Recorded information:
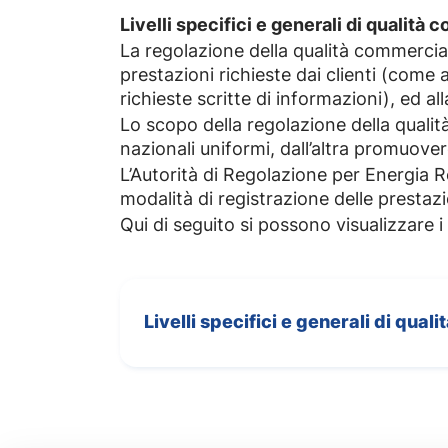
Livelli specifici e generali di qualità
La regolazione della qualità commerciale
prestazioni richieste dai clienti (come 
richieste scritte di informazioni), ed a
Lo scopo della regolazione della qualità
nazionali uniformi, dall’altra promuove
L’Autorità di Regolazione per Energia R
modalità di registrazione delle prestazi
Qui di seguito si possono visualizzare i l
Livelli specifici e generali di qua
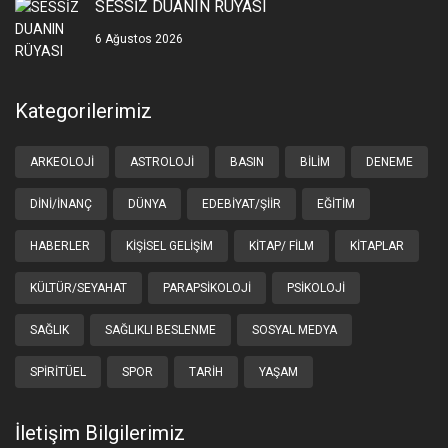
SESSİZ DUANIN RÜYASI
6 Ağustos 2026
Kategorilerimiz
ARKEOLOJI
ASTROLOJI
BASIN
BILIM
DENEME
DINI/İNANÇ
DÜNYA
EDEBIYAT/ŞIIR
EĞITIM
HABERLER
KIŞISEL GELIŞIM
KITAP/ FILM
KITAPLAR
KÜLTÜR/SEYAHAT
PARAPSIKOLOJI
PSIKOLOJI
SAĞLIK
SAĞLIKLI BESLENME
SOSYAL MEDYA
SPIRITÜEL
SPOR
TARIH
YAŞAM
İletişim Bilgilerimiz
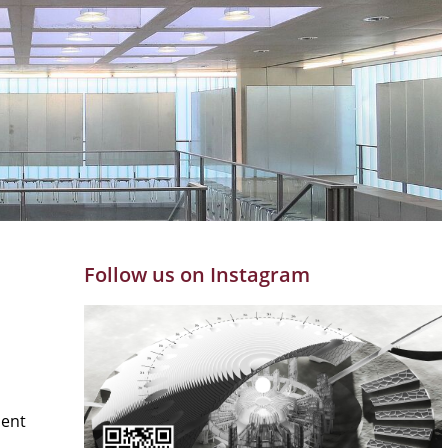
Follow us on Instagram
ment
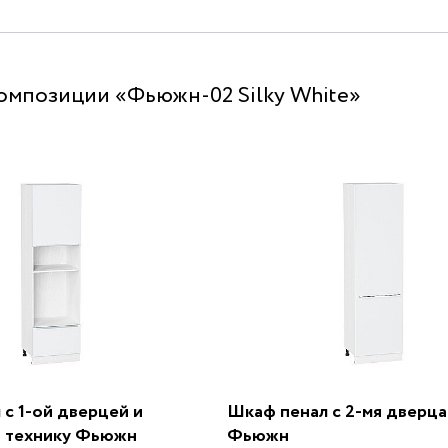
омпозиции «Фьюжн-02 Silky White»
с 1-ой дверцей и
Шкаф пенал с 2-мя дверц
 технику Фьюжн
Фьюжн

Exercise description: Where the word "qualità" is present in a line of the listing, copy that line.

Solved exercise:
Livelli specifici e generali di qualità
La regolazione della qualità commerciale
Lo scopo della regolazione della qualità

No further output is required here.